Since the new alphabet is so easily understood, I fear that the people will fall into laziness and never make efforts to learn. Those who do not use Chinese characters but other letters and alphabets, such as Mongols, Sohans, Jurchens, Japanese and Tibetans, are all barbarians without exception. To use new letters would make us barbarians ourselves.

He continued,

Why does Your Highness seek to alter a language that has been used since early antiquity and has no ill effects, and place alongside it a set of coarse and vulgar characters of no worth at all? Is not this script, moreover, a mere transcription of the words spoken by the peasants, without the slightest resemblance to the original Chinese Characters?

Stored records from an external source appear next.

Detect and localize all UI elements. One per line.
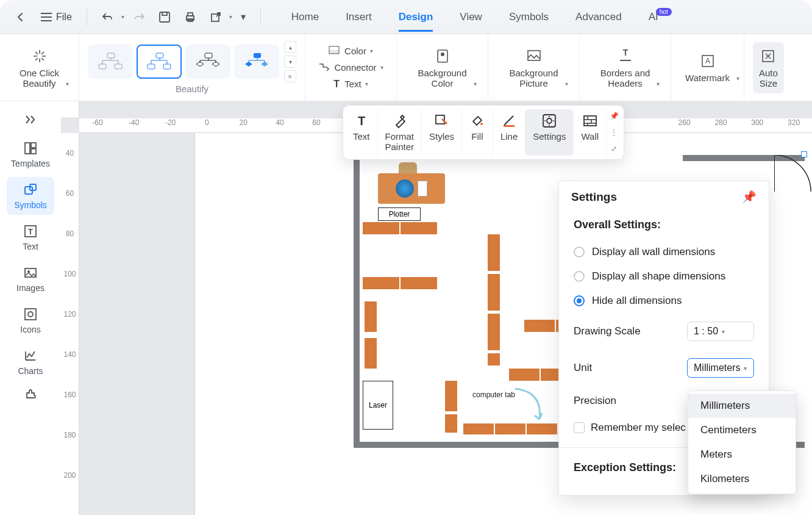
settings-title: Settings <box>571 190 617 204</box>
color-label: Color <box>344 46 366 56</box>
wall-left[interactable] <box>354 155 360 442</box>
computer-tab-label: computer tab <box>472 391 515 399</box>
watermark-button[interactable]: AWatermark▾ <box>679 49 736 85</box>
group-style-menu: Color▾ Connector▾ TText▾ <box>305 34 397 101</box>
style-thumb-1[interactable] <box>88 45 133 79</box>
tab-ai[interactable]: AIhot <box>635 2 688 32</box>
group-bg-picture: Background Picture▾ <box>488 34 580 101</box>
radio-hide-dimensions[interactable]: Hide all dimensions <box>559 289 769 313</box>
export-button[interactable] <box>205 6 227 28</box>
ft-line[interactable]: Line <box>493 109 525 156</box>
print-button[interactable] <box>179 6 201 28</box>
pin-icon[interactable]: 📌 <box>610 112 619 120</box>
sidebar-icons[interactable]: Icons <box>7 301 54 339</box>
unit-select[interactable]: Millimeters▾ <box>687 358 754 378</box>
sidebar-images[interactable]: Images <box>7 260 54 298</box>
brick[interactable] <box>488 353 500 366</box>
tab-advanced[interactable]: Advanced <box>562 2 635 32</box>
brick[interactable] <box>488 234 500 271</box>
bg-color-button[interactable]: Background Color▾ <box>411 45 472 91</box>
tab-design[interactable]: Design <box>385 2 447 32</box>
bg-picture-button[interactable]: Background Picture▾ <box>503 45 564 91</box>
tab-insert[interactable]: Insert <box>332 2 385 32</box>
back-button[interactable] <box>10 6 32 28</box>
ft-settings[interactable]: Settings <box>525 109 574 156</box>
ft-format-painter[interactable]: Format Painter <box>378 109 422 156</box>
radio-shape-dimensions[interactable]: Display all shape dimensions <box>559 264 769 289</box>
brick[interactable] <box>365 338 377 369</box>
gallery-more[interactable]: ≡ <box>284 70 296 82</box>
gallery-up[interactable]: ▴ <box>284 41 296 53</box>
sidebar-symbols[interactable]: Symbols <box>7 177 54 215</box>
text-menu[interactable]: TText▾ <box>331 77 370 91</box>
brick[interactable] <box>401 222 437 234</box>
plotter-label-box[interactable]: Plotter <box>378 207 421 221</box>
unit-option-m[interactable]: Meters <box>688 442 796 467</box>
plotter-device[interactable] <box>378 173 445 204</box>
file-menu[interactable]: File <box>35 9 77 25</box>
svg-rect-23 <box>329 50 339 54</box>
brick[interactable] <box>401 277 437 289</box>
save-button[interactable] <box>154 6 176 28</box>
ft-text-label: Text <box>353 131 370 142</box>
unit-option-mm[interactable]: Millimeters <box>688 394 796 418</box>
brick[interactable] <box>524 320 555 332</box>
more-dots-icon[interactable]: ⋮ <box>610 128 618 137</box>
plotter-top <box>399 162 417 173</box>
svg-point-25 <box>441 52 444 56</box>
borders-headers-button[interactable]: TBorders and Headers▾ <box>594 45 657 91</box>
undo-caret[interactable]: ▾ <box>121 13 124 20</box>
ft-styles[interactable]: Styles <box>422 109 462 156</box>
group-auto-size: Auto Size <box>744 34 795 101</box>
sidebar-more[interactable] <box>7 384 54 405</box>
scale-select[interactable]: 1 : 50▾ <box>687 322 754 341</box>
tab-home[interactable]: Home <box>278 2 332 32</box>
drawing-scale-row: Drawing Scale 1 : 50▾ <box>559 313 769 350</box>
door-arc[interactable] <box>774 155 812 198</box>
ft-wall[interactable]: Wall <box>574 109 607 156</box>
chevron-down-icon: ▾ <box>744 365 747 372</box>
svg-rect-17 <box>156 53 163 58</box>
sidebar-charts[interactable]: Charts <box>7 343 54 381</box>
style-thumb-2[interactable] <box>137 45 182 79</box>
tab-view[interactable]: View <box>446 2 496 32</box>
export-caret[interactable]: ▾ <box>229 13 232 20</box>
gallery-down[interactable]: ▾ <box>284 56 296 68</box>
sidebar-templates[interactable]: Templates <box>7 135 54 173</box>
tab-symbols[interactable]: Symbols <box>496 2 562 32</box>
brick[interactable] <box>463 423 494 434</box>
brick[interactable] <box>445 414 457 433</box>
style-thumb-4[interactable] <box>234 45 279 79</box>
unit-row: Unit Millimeters▾ <box>559 350 769 386</box>
brick[interactable] <box>365 301 377 332</box>
brick[interactable] <box>488 314 500 350</box>
color-menu[interactable]: Color▾ <box>326 45 376 57</box>
sidebar-text[interactable]: TText <box>7 218 54 256</box>
brick[interactable] <box>488 274 500 311</box>
ft-text[interactable]: TText <box>346 109 378 156</box>
ft-fill[interactable]: Fill <box>462 109 493 156</box>
one-click-beautify-button[interactable]: One Click Beautify ▾ <box>13 45 65 91</box>
brick[interactable] <box>363 277 399 289</box>
brick[interactable] <box>445 381 457 411</box>
laser-box[interactable]: Laser <box>363 381 393 430</box>
radio-wall-dimensions[interactable]: Display all wall dimensions <box>559 240 769 264</box>
expand-panel-button[interactable] <box>7 107 54 132</box>
file-label: File <box>56 12 72 23</box>
precision-label: Precision <box>574 395 616 407</box>
pin-icon[interactable]: 📌 <box>742 190 757 204</box>
brick[interactable] <box>541 369 559 381</box>
unit-option-km[interactable]: Kilometers <box>688 467 796 491</box>
icons-icon <box>23 306 38 322</box>
svg-text:T: T <box>622 48 628 57</box>
more-button[interactable]: ▾ <box>236 6 251 28</box>
brick[interactable] <box>509 369 540 381</box>
connector-menu[interactable]: Connector▾ <box>316 61 385 74</box>
undo-button[interactable] <box>97 6 119 28</box>
style-thumb-3[interactable] <box>185 45 230 79</box>
expand-corner-icon[interactable]: ⤢ <box>611 145 617 153</box>
brick[interactable] <box>363 222 399 234</box>
auto-size-button[interactable]: Auto Size <box>753 42 784 93</box>
unit-option-cm[interactable]: Centimeters <box>688 418 796 442</box>
redo-button[interactable] <box>128 6 150 28</box>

Despite opposition of this sort, Hangul's use as an official Korean alphabet grew in fits and starts, although it took fully 500 years before it became widely accepted as the Korean alphabet.

Attending Convention

I hope that I have demonstrated that it is not unreasonable to believe that the inertia of convention acts as a drag on innovation. Yet simply recognizing this obstacle will not make the power of convention disappear, nor should it. When faced with a single communication task (for example, reporting the results of an experiment in a research paper), we should first consider the conventional way to do it. If such an approach allows it to be done adequately, then that is a sensible path to follow; fighting convention can age you quickly. If, on the other hand, the task is but the first of many (for example, writing the first of many national statistics reports, with many similar data sets—see Pickle et al.), the cost of fighting convention may be amortized over the long run.

What have we learned from these examples? It seems to me that QWERTY has little to recommend it, and various alternatives have already been proposed. August Dvorak, a professor of education at the University of Washington, patented one in 1936. The 1985 edition of the Guinness Book of World Records tells us that Barbara Blackburn, the fastest typist on record (150 words per minute for 50 minutes, with peaks of 212 words per minute), set her record on a Dvorak keyboard. Obviously improvements are possible and some experiments in design should allow us to build on Dvorak's design. Implementing such an innovation is easy, since programmable keyboards can allow those whose touch-typing skills require QWERTY to keep it, but as we start teaching the new keyboard in schools, graduates who can perform better will transform the old keyboard to the new. One generation should just about do it.

Pie charts have little to recommend them over Cleveland's dot charts; as soon as those who write graphic software replace pies with dots as the default option, we will see the end of this over-used invention.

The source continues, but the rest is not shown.